Since the early 20th century, the growth of Canada's manufacturing, mining, and service sectors has transformed the nation from a largely rural economy to an urbanized, industrial one. Like many other developed nations, the Canadian economy is dominated by the service industry, which employs about three-quarters of the country's workforce. However, Canada is unusual among developed countries in the importance of its primary sector, in which the forestry and petroleum industries are two of the most prominent components.

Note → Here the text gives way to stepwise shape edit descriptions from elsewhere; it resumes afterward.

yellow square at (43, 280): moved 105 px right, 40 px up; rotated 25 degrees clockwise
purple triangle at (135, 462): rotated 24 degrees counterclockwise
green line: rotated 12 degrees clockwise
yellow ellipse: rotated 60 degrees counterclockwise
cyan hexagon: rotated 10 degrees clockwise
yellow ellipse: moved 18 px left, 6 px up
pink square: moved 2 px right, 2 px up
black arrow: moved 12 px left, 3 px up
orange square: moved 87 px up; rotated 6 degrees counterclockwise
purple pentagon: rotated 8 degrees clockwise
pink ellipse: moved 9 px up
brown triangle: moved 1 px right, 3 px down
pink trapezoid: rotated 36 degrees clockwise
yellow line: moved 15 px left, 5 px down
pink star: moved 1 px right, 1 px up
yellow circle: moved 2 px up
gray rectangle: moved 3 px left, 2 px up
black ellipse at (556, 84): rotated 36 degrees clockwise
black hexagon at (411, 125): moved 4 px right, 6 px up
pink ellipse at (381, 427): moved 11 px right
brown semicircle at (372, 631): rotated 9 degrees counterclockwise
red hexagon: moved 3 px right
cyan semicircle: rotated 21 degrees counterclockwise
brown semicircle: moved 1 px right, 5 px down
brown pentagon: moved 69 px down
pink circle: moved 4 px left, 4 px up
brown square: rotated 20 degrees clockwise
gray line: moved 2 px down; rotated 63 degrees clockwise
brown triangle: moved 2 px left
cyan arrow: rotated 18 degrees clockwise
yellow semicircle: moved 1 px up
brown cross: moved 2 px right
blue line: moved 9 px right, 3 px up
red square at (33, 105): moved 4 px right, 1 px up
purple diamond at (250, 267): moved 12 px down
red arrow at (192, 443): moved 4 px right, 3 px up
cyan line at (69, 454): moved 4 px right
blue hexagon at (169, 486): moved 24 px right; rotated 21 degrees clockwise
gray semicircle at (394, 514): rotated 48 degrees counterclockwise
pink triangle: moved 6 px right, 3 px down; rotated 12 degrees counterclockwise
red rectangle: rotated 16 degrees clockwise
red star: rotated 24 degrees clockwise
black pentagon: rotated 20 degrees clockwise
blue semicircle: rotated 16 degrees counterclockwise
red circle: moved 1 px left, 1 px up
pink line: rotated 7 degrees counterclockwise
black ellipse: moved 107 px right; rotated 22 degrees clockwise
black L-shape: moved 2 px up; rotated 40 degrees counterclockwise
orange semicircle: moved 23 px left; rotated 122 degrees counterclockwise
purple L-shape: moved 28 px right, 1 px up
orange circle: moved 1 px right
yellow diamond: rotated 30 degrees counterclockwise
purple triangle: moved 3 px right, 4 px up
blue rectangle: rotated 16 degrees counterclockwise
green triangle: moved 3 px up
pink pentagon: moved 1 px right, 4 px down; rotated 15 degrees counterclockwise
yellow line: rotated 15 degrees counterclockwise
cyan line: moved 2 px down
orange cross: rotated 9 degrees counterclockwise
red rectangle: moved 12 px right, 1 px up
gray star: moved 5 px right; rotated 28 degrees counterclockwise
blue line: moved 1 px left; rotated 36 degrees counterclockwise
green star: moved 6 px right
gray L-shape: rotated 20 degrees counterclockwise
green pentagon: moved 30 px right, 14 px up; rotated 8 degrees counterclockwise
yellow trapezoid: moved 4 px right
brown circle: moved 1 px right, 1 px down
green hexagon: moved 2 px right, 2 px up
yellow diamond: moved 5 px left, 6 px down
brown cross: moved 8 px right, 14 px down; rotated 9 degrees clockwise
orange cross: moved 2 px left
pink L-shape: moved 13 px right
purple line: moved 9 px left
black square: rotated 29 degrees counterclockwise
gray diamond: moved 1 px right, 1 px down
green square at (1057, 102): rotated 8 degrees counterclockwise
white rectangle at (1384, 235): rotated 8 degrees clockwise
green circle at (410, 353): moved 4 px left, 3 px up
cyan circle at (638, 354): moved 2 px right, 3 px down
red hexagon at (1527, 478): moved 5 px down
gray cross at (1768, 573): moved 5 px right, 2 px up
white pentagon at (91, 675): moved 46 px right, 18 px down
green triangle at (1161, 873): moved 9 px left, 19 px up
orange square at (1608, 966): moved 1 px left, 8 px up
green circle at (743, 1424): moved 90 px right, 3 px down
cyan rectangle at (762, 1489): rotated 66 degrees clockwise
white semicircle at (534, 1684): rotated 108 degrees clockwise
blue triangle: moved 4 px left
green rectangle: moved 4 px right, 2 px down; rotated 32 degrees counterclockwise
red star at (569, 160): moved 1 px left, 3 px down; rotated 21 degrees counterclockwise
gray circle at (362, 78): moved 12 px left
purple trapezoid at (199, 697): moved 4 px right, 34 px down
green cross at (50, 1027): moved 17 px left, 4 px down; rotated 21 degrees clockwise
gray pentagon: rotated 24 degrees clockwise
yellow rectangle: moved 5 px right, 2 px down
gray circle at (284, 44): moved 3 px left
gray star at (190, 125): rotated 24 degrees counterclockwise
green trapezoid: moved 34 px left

Canada is one of the few developed nations that are net exporters of energy. Atlantic Canada possesses vast offshore deposits of natural gas, and Alberta also hosts large oil and gas resources. The vastness of the Athabasca oil sands and other assets results in Canada having a 13% share of global oil reserves, comprising the world's third-largest share after Venezuela and Saudi Arabia. Canada is additionally one of the world's largest suppliers of agricultural products; the Canadian Prairies are one of the most important global producers of wheat, canola, and other grains. Canada's Ministry of Natural Resources provides statistics regarding its major exports; the country is a leading exporter of zinc, uranium, gold, nickel, aluminum, steel, iron,ore, coking, coal and lead. Many towns in northern Canada, where agriculture is difficult, are sustainable because of nearby mines or sources of timber. Canada also has a sizeable manufacturing sector centred in southern Ontario and Quebec, with automobiles and aeronautics representing particularly important industries.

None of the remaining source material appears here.